> **TASK GOAL**
The answer must be a single number: how many lines below contain "site".

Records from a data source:

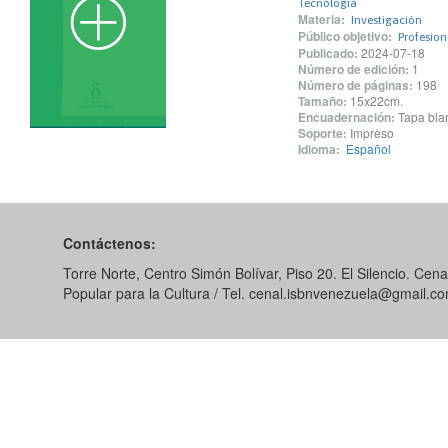
Tecnología
Materia:
Investigación
Público objetivo:
Profesio
Publicado:
2024-07-18
Número de edición:
1
Número de páginas:
198
Tamaño:
15x22cm.
Encuadernación:
Tapa blan
Soporte:
Impreso
Idioma:
Español
Contáctenos:
Torre Norte, Centro Simón Bolívar, Piso 20. El Silencio. Cenal
Popular para la Cultura / Tel. cenal.isbnvenezuela@gmail.c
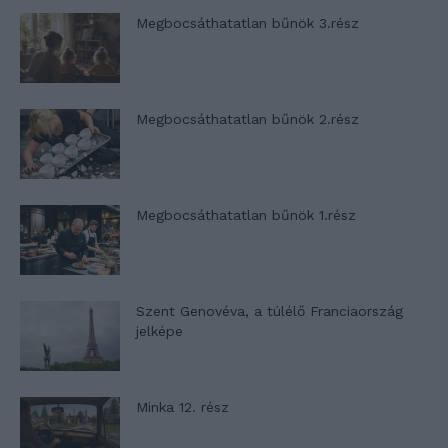
Megbocsáthatatlan bűnök 3.rész
Megbocsáthatatlan bűnök 2.rész
Megbocsáthatatlan bűnök 1.rész
Szent Genovéva, a túlélő Franciaország
jelképe
Minka 12. rész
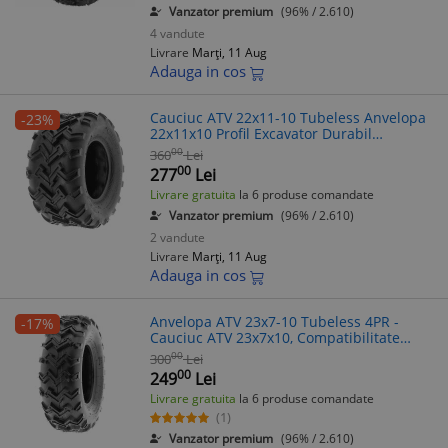
Vanzator premium
(96% / 2.610)
4 vandute
Livrare
Marți, 11 Aug
Adauga in cos
Cauciuc ATV 22x11-10 Tubeless Anvelopa
-23%
22x11x10 Profil Excavator Durabil
Aderenta Maxima Compatibil ATV
00
360
Lei
00
277
Lei
Livrare gratuita
la 6 produse comandate
Vanzator premium
(96% / 2.610)
2 vandute
Livrare
Marți, 11 Aug
Adauga in cos
Anvelopa ATV 23x7-10 Tubeless 4PR -
-17%
Cauciuc ATV 23x7x10, Compatibilitate
larga, Aderenta excelenta
00
300
Lei
00
249
Lei
Livrare gratuita
la 6 produse comandate
(1)
Vanzator premium
(96% / 2.610)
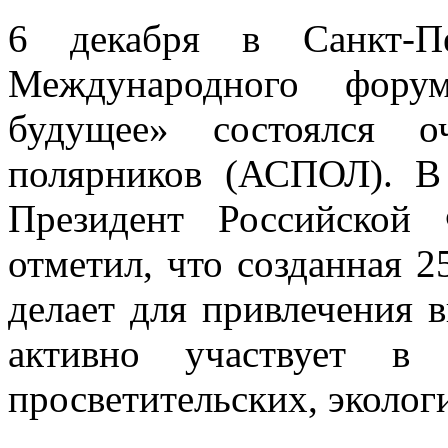
6 декабря в Санкт-П
Международного фору
будущее» состоялся о
полярников (АСПОЛ). В
Президент Российской
отметил, что созданная 2
делает для привлечения 
активно участвует в 
просветительских, эколог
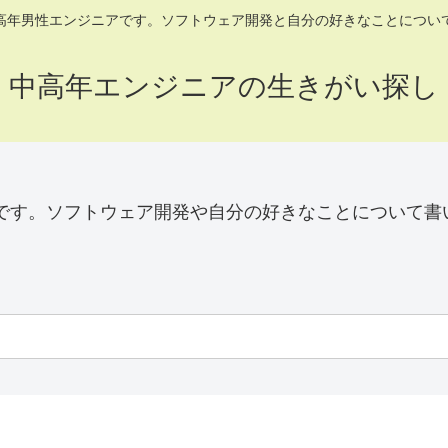
高年男性エンジニアです。ソフトウェア開発と自分の好きなことについ
中高年エンジニアの生きがい探し
です。ソフトウェア開発や自分の好きなことについて書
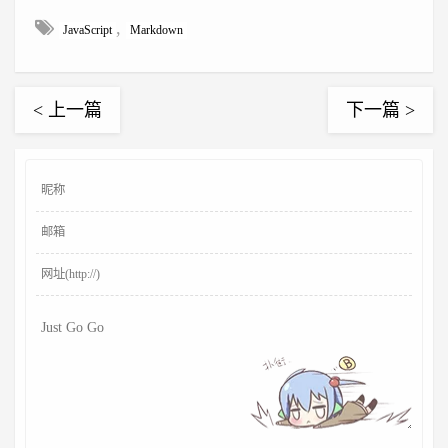
,
JavaScript
Markdown
< 上一篇
下一篇 >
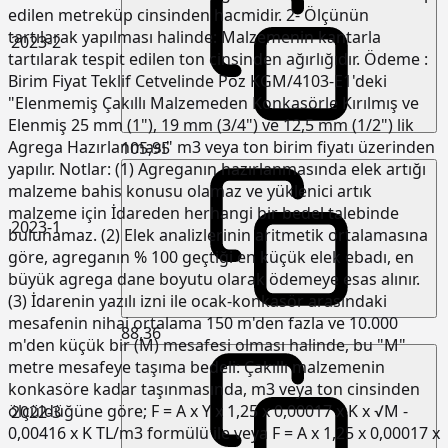
edilen metreküp cinsinden hacmidir. 2- Ölçünün
tartılarak yapılması halinde: Malzemenin kantarla
2023-2
tartılarak tespit edilen ton cinsinden ağırlığıdır. Ödeme :
Birim Fiyat Teklif Cetvelinde Poz KGM/4103-E1'deki
"Elenmemiş Çakıllı Malzemeden Konkasörle Kırılmış ve
Elenmiş 25 mm (1"), 19 mm (3/4") ve 12,5 mm (1/2") lik
Agrega Hazırlanması" m3 veya ton birim fiyatı üzerinden
105,95
yapılır. Notlar: (1) Agreganın hazırlanmasında elek artığı
malzeme bahis konusu olamaz ve yüklenici artık
malzeme için İdareden herhangi bir bedel talebinde
2023-1
bulunamaz. (2) Elek analizlerinin aritmetik ortalamasına
göre, agreganın % 100 geçtiği en küçük elek ebadı, en
büyük agrega dane boyutu olarak ödemeye esas alınır.
(3) İdarenin yazılı izni ile ocak-konkasör arasındaki
mesafenin nihai ortalama 150 m'den fazla ve 10.000
88,36
m'den küçük bir (M) mesafesi olması halinde, bu "M"
metre mesafeye taşıma bedeli: Çakıllı malzemenin
konkasöre kadar taşınmasında, m3 veya ton cinsinden
ölçüldüğüne göre; F = A x Y x 1,25 x 0,00017 x K x √M -
2022-3
0,00416 x K TL/m3 formülü ile veya F = A x 1,25 x 0,00017 x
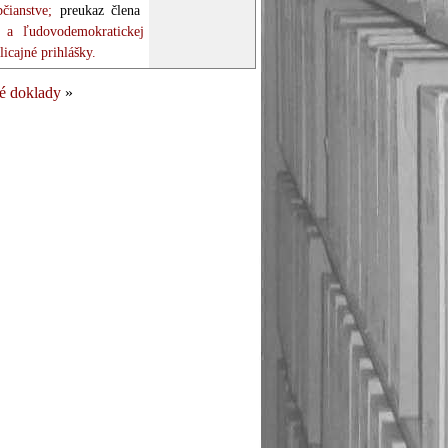
čianstve;
preukaz člena
 a ľudovodemokratickej
icajné prihlášky.
ké doklady
»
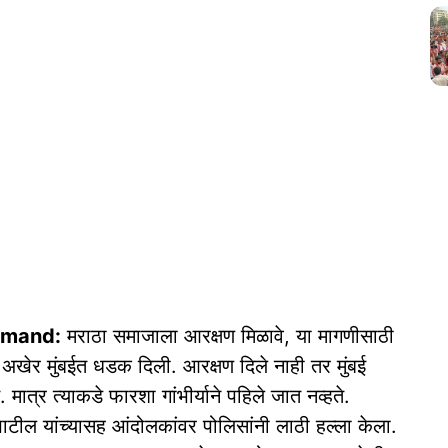
emand:
मराठा समाजाला आरक्षण मिळावे, या मागणीसाठी
नी अखेर मुंबईत धडक दिली. आरक्षण दिले नाही तर मुंबई
 मात्र त्याकडे फारशा गांभीर्याने पहिले जात नव्हते.
ाटील यांच्यासह आंदोलकांवर पोलिसांनी लाठी हल्ला केला.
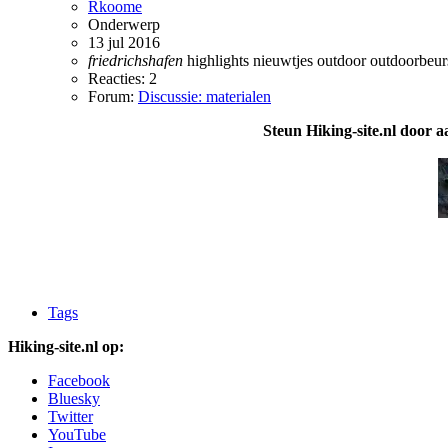
Rkoome
Onderwerp
13 jul 2016
friedrichshafen
highlights
nieuwtjes
outdoor
outdoorbeu
Reacties: 2
Forum:
Discussie: materialen
Steun Hiking-site.nl door a
Tags
Hiking-site.nl op:
Facebook
Bluesky
Twitter
YouTube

> **THE COMPLETED TASK**
2